Accessing headers from `curdoc().session_context`

dkapitan · January 28, 2020, 2:49pm

Hi,

For our project we want to pass tokens (JWT) from a Keycloak Gatekeeper, to have access control on the bokeh app. Our initial solution was to pass these tokens via the headers. Bokeh 1.4.0 documentation currently states:

When a session is created for a Bokeh application, the session context is made available as curdoc().session_context . The most useful function of the session context is to make the Tornado HTTP request object available to the application as session_context.request . Due to an incompatibility issue with the usage of --num-procs only the arguments attribute can be accessed. Attempting to access any other attribute on request will result in an error.

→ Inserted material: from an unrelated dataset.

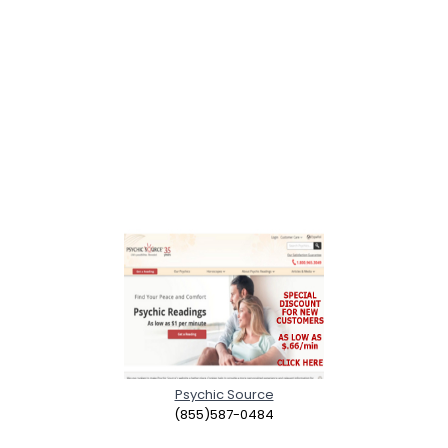
Psychic Source
(855)587-0484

Can someone clarify the details on the incompatibility issue and whether this is something that might be fixed in the foreseeable future?

We have successfully managed to access the headers, however, not all headers are accessible.

Bryan · January 28, 2020, 8:35pm

@dkapitan I’m a little pressed for time but TLDR; when --num-procs > 1 the secondary websocket connection can end up on a completely different process than the original HTTP request, in which case the original headers do not exist on the process that the app code runs in. We explicitly tunnel the request args through by hand to make those work.

I can comment more later, but I think you should have a look at #9536 and the associated issues. That work is to add a Bokeh-specific session token for the websocket upgrade, but that could also contain more complete header information than is currently made available.

dkapitan · January 29, 2020, 4:31am

Great, thanks. Will have a look at the issue.

dkapitan · February 18, 2020, 10:32pm

Also related to Bokeh server vs stand alone documents.